Why did we choose Rust over Golang or C/C++ to develop TiKV?

What is Rust

Rust is a systems programming language sponsored by Mozilla Research. It moves fast and steady with a 6-week release cycle ever since its 1.0 version in May 2015.

See the following list for some of the features that most attract us:

  • The design principles of Rust resemble with C++ in Abstraction without overhead and RAII (Resource acquisition is initialization).

  • The minimum runtime and efficient C bindings empower Rust to be as efficient as C and C++, thus making it very suitable for the systems programming field where high performance matters the most.

  • The powerful type system and unique life cycle management facilitate the memory management during the compiling, which ensures the memory and thread safety and makes the program run very fast after the compiling.

  • Rust provides pattern matching and type inference like a functional programming language and makes the code simple and elegant.

  • The macros and traits allow Rust to be highly abstract and save quite a few boilerplates during the engineering especially when it comes to the libraries.

The Rust Ecosystem

Because of the excellent package management tool, Cargo, Rust has many types of libraries, such as Hyper for HTTP, Tokio and mio for asynchronous I/O, basically all the libraries that are required to construct a backend application.

Generally speaking, Rust is mainly used to develop server-side applications with high performance at this stage. In addition, its innovation in the type system and syntax gives it a unique edge in developing Domain-Specific Libraries (DSL).

The Rust adoption

As a new programming language, Rust is unique. To name just a few projects that are using Rust,

  • The backend distributed storage system of Dropbox
  • Servo, the new kernel of Firefox
  • Redox, the new operating system
  • TiKV, the storage layer of TiDB, a distributed database developed by PingCAP.

As one of the listed Friends of Rust, TiKV has been one of the top projects in Rust according to the Github trending.

TiKV is a distributed key-value database. It is the core component of the TiDB project and is the open source implementation of Google Spanner. We chose Rust to build such a large distributed storage project from scratch. In this blog, I will uncover the rationale.
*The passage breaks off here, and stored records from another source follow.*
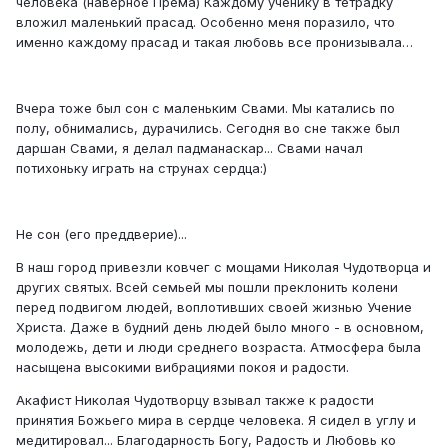
человека (наверное Према) Каждому ученику в тетрадку
вложил маленький прасад. Особенно меня поразило, что
именно каждому прасад и такая любовь все пронизывала…
Вчера тоже был сон с маленьким Свами. Мы катались по
полу, обнимались, дурачились. Сегодня во сне также был
даршан Свами, я делал падманаскар... Свами начал
потихоньку играть на струнах сердца:)
Не сон (его преддверие)...
В наш город привезли ковчег с мощами Николая Чудотворца и
других святых. Всей семьей мы пошли преклонить колени
перед подвигом людей, воплотивших своей жизнью Учение
Христа. Даже в будний день людей было много - в основном,
молодежь, дети и люди среднего возраста. Атмосфера была
насыщена высокими вибрациями покоя и радости.
Акафист Николая Чудотворцу взывал также к радости
принятия Божьего мира в сердце человека. Я сидел в углу и
медитировал... Благодарность Богу, Радость и Любовь ко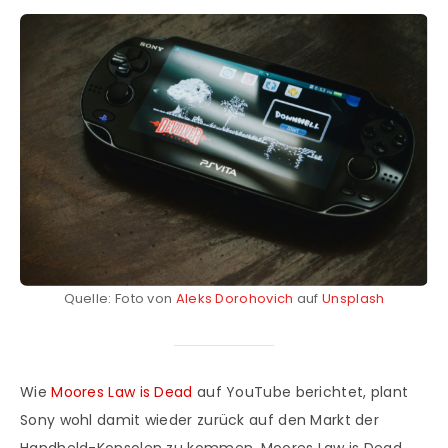
Quelle: Foto von
Aleks Dorohovich
auf
Unsplash
Wie
Moores Law is Dead
auf YouTube berichtet, plant
Sony wohl damit wieder zurück auf den Markt der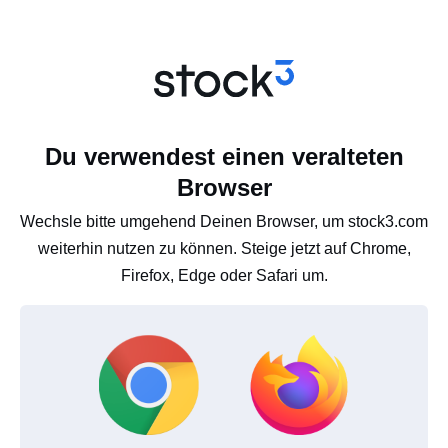
Du verwendest einen veralteten
Browser
Wechsle bitte umgehend Deinen Browser, um stock3.com
weiterhin nutzen zu können. Steige jetzt auf Chrome,
Firefox, Edge oder Safari um.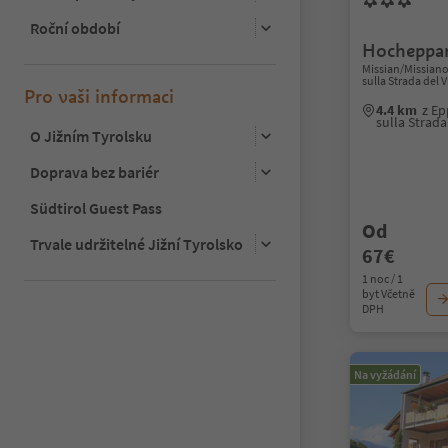
Roční období
Hocheppan
Missian/Missian
sulla Strada del 
Pro vaši informaci
4.4 km
z Ep
sulla Strad
O Jižním Tyrolsku
Doprava bez bariér
Südtirol Guest Pass
Od
Trvale udržitelné Jižní Tyrolsko
67€
1 noc / 1
byt Včetně
DPH
Na vyžádání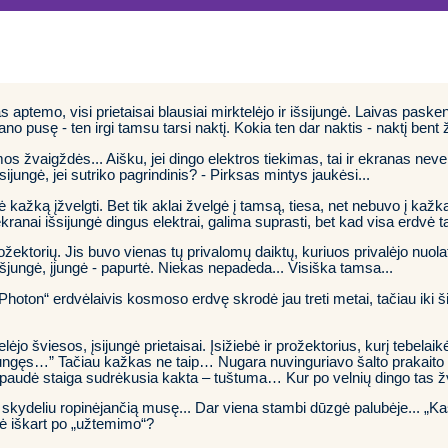
kas aptemo, visi prietaisai blausiai mirktelėjo ir išsijungė. Laivas pas
no pusę - ten irgi tamsu tarsi naktį. Kokia ten dar naktis - naktį bent
os žvaigždės... Aišku, jei dingo elektros tiekimas, tai ir ekranas nevei
ijungė, jei sutriko pagrindinis? - Pirksas mintys jaukėsi...
ė kažką įžvelgti. Bet tik aklai žvelgė į tamsą, tiesa, net nebuvo į kažk
anai išsijungė dingus elektrai, galima suprasti, bet kad visa erdvė tap
ektorių. Jis buvo vienas tų privalomų daiktų, kuriuos privalėjo nuolat 
l išjungė, įjungė - papurtė. Niekas nepadeda... Visiška tamsa...
hoton“ erdvėlaivis kosmoso erdvę skrodė jau treti metai, tačiau iki ši
telėjo šviesos, įsijungė prietaisai. Įsižiebė ir prožektorius, kurį tebel
ungęs…” Tačiau kažkas ne taip… Nugara nuvinguriavo šalto prakaito 
isispaudė staiga sudrėkusia kakta – tuštuma… Kur po velnių dingo tas ž
 skydeliu ropinėjančią musę... Dar viena stambi dūzgė palubėje... „Ka
odė iškart po „užtemimo“?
In the past long period of time, C or C++ has dominated the development of infrastructure software such as databases. Java or Golang has problems such as GC jitter especially in case of high read/write pressure. On the one hand, Goroutine, the light-weight thread and the fascinating feature of Golang, has significantly reduced the complexity of developing concurrent applications at the cost of the extra overhead in context switching in the Goroutine runtime. For an infrastructure software like a database, the importance of performance goes without saying. On the other hand, the system needs to remain its “Certainty” which makes it convenient for performance tuning. But introducing GC and another runtime contributes to the opposite. So for quite a long time, C/C++ seems to be the only choice.

TiKV originates from the end of 2015. Our team was struggling among different language choices such as Pure Go, Go + Cgo, C++11, or Rust.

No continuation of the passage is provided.